» Aim of the task:
Return only those lines of the material that contain "rampas".

» Dataset records:
........
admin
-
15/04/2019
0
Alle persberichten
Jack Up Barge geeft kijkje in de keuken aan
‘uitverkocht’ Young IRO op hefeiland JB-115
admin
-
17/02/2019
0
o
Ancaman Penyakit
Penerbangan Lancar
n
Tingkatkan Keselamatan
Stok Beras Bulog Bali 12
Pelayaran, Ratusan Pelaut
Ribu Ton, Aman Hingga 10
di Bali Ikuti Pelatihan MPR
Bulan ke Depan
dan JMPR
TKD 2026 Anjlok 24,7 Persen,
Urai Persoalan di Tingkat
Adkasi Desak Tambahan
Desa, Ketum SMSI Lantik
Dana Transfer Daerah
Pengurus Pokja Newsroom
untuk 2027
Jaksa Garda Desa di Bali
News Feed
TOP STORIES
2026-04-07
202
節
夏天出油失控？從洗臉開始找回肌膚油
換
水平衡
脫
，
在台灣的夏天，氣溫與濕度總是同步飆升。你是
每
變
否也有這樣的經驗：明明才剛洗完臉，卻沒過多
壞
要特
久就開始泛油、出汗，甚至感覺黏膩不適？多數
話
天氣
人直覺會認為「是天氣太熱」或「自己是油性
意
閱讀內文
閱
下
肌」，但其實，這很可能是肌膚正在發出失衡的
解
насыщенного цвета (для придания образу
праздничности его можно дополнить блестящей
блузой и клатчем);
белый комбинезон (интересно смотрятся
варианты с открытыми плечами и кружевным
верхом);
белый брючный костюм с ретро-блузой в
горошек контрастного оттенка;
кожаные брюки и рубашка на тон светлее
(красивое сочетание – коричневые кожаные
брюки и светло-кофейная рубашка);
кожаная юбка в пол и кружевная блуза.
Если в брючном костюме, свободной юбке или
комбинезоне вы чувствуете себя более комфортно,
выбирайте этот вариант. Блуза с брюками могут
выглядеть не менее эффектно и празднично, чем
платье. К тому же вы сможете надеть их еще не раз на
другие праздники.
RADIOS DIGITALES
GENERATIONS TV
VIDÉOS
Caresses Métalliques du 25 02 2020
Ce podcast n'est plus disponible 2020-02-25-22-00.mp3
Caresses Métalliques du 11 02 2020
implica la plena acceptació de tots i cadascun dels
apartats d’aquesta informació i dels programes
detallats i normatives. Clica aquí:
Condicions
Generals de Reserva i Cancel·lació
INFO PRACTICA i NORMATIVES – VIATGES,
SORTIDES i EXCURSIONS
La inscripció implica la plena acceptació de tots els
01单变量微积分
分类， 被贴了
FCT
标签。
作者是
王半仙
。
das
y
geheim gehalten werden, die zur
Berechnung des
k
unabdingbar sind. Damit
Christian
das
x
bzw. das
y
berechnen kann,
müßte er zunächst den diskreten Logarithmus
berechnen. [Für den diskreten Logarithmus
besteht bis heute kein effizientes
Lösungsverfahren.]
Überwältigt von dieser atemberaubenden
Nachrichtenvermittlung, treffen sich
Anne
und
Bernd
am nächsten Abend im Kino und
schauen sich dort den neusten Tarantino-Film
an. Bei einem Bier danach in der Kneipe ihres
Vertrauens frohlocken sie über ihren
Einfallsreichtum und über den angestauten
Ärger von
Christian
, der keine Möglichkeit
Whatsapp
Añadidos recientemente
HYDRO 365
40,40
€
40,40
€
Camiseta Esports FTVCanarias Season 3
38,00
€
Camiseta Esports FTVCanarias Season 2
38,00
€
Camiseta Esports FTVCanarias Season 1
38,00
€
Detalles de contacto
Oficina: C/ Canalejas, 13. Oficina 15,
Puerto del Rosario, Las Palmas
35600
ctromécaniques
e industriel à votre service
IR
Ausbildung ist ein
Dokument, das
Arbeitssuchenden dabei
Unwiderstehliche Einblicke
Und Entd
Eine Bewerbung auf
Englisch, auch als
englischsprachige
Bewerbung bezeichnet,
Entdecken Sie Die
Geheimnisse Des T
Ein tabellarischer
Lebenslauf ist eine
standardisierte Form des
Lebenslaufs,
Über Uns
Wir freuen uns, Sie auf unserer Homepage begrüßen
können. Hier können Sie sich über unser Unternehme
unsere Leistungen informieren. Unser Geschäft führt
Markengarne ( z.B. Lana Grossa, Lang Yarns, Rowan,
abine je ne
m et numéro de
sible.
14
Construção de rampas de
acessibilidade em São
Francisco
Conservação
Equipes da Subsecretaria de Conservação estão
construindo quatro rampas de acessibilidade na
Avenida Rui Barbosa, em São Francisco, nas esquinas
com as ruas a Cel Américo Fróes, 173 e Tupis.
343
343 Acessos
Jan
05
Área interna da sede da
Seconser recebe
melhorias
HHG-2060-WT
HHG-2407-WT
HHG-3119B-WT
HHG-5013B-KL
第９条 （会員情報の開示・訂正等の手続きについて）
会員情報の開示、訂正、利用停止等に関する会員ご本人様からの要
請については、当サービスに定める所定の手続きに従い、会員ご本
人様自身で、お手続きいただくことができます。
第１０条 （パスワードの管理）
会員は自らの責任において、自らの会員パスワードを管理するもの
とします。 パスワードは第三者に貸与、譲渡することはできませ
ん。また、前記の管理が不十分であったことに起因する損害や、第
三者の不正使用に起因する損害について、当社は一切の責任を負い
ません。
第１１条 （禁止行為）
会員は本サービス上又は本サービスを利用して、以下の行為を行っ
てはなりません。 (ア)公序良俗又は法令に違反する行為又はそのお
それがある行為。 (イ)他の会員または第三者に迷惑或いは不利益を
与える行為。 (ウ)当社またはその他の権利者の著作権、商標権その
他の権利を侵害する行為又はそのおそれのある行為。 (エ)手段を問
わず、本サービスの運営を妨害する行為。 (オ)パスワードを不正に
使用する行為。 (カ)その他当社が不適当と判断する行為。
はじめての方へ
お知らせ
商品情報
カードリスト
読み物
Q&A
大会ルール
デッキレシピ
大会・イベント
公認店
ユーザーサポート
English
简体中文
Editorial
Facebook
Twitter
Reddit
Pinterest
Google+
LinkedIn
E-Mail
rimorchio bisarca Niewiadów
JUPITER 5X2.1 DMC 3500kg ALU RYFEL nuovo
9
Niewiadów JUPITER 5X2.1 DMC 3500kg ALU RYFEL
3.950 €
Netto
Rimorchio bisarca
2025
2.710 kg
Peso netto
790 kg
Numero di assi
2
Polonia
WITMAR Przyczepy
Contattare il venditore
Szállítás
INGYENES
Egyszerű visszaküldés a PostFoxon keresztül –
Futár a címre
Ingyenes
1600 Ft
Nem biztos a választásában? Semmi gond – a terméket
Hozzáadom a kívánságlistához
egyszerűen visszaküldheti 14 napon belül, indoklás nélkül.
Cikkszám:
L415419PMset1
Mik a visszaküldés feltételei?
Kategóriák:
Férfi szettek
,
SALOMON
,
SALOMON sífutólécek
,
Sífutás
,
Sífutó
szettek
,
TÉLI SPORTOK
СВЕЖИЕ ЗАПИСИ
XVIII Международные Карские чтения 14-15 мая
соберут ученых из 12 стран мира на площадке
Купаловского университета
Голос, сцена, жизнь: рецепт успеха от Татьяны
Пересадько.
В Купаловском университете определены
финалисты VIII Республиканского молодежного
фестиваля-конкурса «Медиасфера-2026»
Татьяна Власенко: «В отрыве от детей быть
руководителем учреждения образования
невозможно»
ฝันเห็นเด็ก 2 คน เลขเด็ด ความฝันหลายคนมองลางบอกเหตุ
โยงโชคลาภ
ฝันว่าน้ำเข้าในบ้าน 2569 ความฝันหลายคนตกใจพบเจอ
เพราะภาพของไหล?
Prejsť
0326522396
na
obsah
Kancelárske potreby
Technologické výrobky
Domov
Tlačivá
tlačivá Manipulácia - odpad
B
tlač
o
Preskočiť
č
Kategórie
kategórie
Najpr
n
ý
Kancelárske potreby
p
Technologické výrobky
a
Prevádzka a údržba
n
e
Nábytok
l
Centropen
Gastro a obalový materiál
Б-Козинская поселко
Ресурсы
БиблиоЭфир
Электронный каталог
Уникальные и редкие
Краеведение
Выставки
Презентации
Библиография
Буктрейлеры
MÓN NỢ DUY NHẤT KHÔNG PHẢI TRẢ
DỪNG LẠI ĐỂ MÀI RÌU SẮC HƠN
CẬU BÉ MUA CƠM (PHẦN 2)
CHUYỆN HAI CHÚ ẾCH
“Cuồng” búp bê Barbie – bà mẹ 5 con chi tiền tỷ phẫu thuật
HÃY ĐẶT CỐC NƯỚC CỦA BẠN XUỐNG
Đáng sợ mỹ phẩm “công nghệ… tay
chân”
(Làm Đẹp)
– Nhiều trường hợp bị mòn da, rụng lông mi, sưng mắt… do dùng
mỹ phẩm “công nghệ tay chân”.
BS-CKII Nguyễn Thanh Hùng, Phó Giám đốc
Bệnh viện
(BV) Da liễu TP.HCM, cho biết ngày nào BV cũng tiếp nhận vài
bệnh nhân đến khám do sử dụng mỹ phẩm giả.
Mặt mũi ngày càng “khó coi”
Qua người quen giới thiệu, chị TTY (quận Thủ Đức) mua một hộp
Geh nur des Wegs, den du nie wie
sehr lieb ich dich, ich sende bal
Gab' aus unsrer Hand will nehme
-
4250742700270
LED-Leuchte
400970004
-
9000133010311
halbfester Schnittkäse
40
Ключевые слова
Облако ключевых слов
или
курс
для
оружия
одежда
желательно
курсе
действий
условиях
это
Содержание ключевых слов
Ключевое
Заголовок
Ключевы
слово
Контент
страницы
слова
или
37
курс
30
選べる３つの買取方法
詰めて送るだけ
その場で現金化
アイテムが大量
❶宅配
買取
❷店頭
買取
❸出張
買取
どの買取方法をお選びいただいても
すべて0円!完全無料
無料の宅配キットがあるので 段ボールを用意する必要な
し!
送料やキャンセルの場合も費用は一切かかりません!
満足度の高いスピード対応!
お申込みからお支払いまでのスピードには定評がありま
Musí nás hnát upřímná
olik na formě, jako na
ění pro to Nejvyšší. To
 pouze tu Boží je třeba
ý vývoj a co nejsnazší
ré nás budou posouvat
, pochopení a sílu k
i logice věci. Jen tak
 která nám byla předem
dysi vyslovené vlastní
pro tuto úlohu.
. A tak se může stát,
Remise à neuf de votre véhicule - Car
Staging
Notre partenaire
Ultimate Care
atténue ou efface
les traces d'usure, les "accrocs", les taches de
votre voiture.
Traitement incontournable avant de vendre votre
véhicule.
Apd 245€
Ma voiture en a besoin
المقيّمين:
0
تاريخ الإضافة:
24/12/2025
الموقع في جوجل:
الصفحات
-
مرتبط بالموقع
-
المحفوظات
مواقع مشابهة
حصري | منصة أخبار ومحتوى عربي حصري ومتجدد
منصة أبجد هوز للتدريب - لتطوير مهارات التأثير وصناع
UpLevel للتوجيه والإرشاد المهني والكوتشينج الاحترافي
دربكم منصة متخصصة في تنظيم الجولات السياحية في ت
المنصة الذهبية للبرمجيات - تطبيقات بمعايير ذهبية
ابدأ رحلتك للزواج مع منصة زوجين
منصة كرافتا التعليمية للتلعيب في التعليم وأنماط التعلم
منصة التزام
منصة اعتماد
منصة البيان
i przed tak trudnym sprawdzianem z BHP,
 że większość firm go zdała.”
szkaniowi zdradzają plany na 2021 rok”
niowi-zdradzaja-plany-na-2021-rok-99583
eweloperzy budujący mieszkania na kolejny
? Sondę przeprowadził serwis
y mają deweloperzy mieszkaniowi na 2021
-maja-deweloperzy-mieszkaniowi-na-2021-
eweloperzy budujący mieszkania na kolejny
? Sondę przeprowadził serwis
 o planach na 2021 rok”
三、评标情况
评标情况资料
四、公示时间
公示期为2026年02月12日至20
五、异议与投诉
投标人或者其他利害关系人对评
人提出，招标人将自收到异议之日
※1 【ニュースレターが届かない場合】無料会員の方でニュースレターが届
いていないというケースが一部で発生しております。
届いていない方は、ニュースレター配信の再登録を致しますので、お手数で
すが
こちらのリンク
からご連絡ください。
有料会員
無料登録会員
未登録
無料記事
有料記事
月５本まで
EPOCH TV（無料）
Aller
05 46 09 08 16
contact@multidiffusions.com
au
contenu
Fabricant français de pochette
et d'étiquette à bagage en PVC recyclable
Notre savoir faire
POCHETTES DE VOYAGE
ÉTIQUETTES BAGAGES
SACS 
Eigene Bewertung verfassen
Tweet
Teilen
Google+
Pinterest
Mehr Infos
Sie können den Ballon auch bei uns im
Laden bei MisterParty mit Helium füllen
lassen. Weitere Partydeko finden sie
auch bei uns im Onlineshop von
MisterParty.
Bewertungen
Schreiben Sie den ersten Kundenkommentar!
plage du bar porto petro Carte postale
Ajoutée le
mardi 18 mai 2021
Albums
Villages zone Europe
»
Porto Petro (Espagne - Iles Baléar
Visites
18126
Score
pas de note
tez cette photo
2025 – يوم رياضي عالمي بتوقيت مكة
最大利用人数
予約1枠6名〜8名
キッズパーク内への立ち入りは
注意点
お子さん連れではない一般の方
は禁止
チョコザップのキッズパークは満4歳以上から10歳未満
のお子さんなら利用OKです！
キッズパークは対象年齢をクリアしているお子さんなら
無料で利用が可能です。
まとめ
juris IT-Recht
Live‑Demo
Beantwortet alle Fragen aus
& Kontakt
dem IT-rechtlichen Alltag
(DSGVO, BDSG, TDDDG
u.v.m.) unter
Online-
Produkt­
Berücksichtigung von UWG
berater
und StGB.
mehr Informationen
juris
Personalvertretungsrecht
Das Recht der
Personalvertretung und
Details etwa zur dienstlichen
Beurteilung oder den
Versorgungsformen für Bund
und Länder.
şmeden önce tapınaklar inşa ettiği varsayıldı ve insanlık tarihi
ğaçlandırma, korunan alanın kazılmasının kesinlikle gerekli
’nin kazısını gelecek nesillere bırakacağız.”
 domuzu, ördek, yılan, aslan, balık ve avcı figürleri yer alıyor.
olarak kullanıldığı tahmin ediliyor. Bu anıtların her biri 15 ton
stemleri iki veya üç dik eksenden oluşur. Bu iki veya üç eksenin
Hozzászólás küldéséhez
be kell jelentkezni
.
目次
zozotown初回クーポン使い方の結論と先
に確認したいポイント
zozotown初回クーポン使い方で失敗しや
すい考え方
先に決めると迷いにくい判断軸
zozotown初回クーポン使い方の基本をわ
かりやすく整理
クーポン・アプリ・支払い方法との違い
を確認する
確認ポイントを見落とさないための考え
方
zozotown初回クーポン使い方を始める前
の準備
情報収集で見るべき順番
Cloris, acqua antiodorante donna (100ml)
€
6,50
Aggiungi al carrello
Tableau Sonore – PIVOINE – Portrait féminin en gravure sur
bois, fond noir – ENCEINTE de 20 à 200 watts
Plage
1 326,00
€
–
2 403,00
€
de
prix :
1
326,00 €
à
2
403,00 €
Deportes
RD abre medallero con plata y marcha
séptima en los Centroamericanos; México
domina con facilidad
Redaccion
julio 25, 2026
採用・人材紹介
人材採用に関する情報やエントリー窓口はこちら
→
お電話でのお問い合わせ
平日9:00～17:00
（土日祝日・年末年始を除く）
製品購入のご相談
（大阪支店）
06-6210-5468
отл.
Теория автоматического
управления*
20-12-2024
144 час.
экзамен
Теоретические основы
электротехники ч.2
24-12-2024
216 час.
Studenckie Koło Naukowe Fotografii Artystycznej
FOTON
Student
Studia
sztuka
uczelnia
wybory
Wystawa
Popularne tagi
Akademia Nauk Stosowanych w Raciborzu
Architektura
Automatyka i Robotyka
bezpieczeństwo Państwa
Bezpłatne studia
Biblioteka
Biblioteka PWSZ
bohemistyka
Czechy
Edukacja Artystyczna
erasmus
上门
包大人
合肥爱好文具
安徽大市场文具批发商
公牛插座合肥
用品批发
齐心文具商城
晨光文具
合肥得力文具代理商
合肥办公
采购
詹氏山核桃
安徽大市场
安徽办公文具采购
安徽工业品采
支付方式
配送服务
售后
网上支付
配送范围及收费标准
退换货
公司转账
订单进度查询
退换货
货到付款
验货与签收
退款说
........
» Result of the exercise:
Construção de rampas de
construindo quatro rampas de acessibilidade na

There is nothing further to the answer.